Commentary

This study is the third in a series describing a longitudinal study exploring the effects of xylitol consumption by mothers on mother–child transmission of mutans streptococci (MS). The rationale for the study is that children whose teeth are colonised by MS at an early age have more caries than those colonised later or not at all. There is evidence that most children acquire these microorganisms from their mothers. Previous research has demonstrated short-term reduction of plaque and salivary MS levels with habitual consumption of xylitol. The authors previously demonstrated a reduced probability of mother–child transmission at 2 years of age in the xylitol group. Table 1

Table 1 Presence of mutans streptococci (MS) in children of mothers assigned to xylitol, chlorhexidine or fluoride groups.

This study reports on MS levels in plaque and saliva of the children at 3 and 6 years of age respectively. Microbial counts were conducted using standard microbiological techniques. The number of children colonised with MS increased in all groups. At age 3, the risk of children being colonised was two- to threefold greater in the F group than the X group and the difference was statistically significant. Although the proportion of the children colonised at age 6 had increased further, it was still possible to demonstrate significantly lower levels of MS in the X group compared with the F group.

The study is sound from a microbiological perspective but more mothers (120) were assigned to the X group than to either the CHX or F group (32 and 36 respectively). The outcome measure was plaque and salivary counts of MS which implies a reduced risk of the children developing dental caries. No caries data are presented for the children at age 3 or 6, however.

Also mothers were prescreened and were high levels carriers of MS at the outset. Interestingly, when the children were aged 3 years, no significant differences could be detected in the salivary levels of the bacterium in the mothers. This indicates that there were no long-term benefits to the mothers in terms of reduced MS levels. Presumably they would have benefited from the increased salivary stimulation occurring when they were chewing the gum, although no mention of this is made in the paper.

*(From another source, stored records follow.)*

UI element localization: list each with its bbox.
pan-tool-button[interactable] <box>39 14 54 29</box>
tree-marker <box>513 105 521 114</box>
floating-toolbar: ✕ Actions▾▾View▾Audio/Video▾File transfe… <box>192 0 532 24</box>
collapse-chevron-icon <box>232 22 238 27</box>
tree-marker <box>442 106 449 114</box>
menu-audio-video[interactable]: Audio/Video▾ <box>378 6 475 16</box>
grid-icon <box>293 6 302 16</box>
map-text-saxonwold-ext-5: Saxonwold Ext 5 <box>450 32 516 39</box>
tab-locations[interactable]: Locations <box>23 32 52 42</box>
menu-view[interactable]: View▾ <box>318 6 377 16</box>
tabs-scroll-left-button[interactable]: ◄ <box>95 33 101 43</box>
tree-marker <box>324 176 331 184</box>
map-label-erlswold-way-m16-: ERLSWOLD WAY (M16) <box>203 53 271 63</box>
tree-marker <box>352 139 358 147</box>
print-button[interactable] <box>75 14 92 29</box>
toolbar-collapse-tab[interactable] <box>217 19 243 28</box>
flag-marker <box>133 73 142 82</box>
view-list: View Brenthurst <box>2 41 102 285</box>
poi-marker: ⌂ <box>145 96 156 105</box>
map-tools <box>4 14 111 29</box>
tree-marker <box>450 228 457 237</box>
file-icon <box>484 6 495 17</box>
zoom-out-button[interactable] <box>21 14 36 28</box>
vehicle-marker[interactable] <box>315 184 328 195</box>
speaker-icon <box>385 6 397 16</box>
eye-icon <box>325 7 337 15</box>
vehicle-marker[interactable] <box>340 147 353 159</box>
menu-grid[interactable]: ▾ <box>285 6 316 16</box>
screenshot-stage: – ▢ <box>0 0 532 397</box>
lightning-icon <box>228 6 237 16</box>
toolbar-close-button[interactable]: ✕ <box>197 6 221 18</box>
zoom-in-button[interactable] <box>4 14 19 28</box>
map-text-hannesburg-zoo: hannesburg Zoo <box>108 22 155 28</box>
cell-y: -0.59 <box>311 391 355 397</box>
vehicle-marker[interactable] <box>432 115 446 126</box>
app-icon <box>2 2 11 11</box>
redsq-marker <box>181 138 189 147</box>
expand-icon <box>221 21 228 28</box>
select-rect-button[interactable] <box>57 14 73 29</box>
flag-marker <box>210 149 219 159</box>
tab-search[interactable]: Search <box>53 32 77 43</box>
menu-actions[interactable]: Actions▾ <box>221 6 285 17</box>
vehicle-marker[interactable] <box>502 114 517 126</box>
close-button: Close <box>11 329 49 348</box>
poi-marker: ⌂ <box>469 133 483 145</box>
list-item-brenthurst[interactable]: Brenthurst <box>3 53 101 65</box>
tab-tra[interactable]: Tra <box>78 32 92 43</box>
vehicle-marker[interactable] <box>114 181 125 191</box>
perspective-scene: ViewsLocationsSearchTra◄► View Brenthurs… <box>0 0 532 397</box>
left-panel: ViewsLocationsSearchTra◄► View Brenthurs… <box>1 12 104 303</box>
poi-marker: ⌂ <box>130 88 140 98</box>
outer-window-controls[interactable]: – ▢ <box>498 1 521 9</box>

Dental caries is of course multifactorial in origin and factors such as exposure to fluoride and the amount and frequency of sugar consumption are key determinants of caries susceptibility. As a clinical caries-preventive strategy, it is unclear how much benefit will be obtained from mothers chewing xylitol gum two to three times a day, in comparison with other health education and prevention messages. As this study only included those mothers who were high carriers at the outset it limits the ability to generalise. A further complication is that by the age of 6 years, around one third of the children in each of the groups chewed xylitol gum themselves so the 6-year data as presented are invalid. Although this study provides evidence that xylitol gum chewing by mothers with high MS counts results in long-term suppression of the bacterium in their offspring, there is insufficient evidence in this paper to demonstrate a significant clinical impact in terms of reduced dental caries incidence.

Practice points

  • Chewing xylitol gum by mothers with high mutans streptococci produces long-term suppression of MS in their children.

  • This may have value as a part of a preventive programme but clear clinical impact has yet to be demonstrated.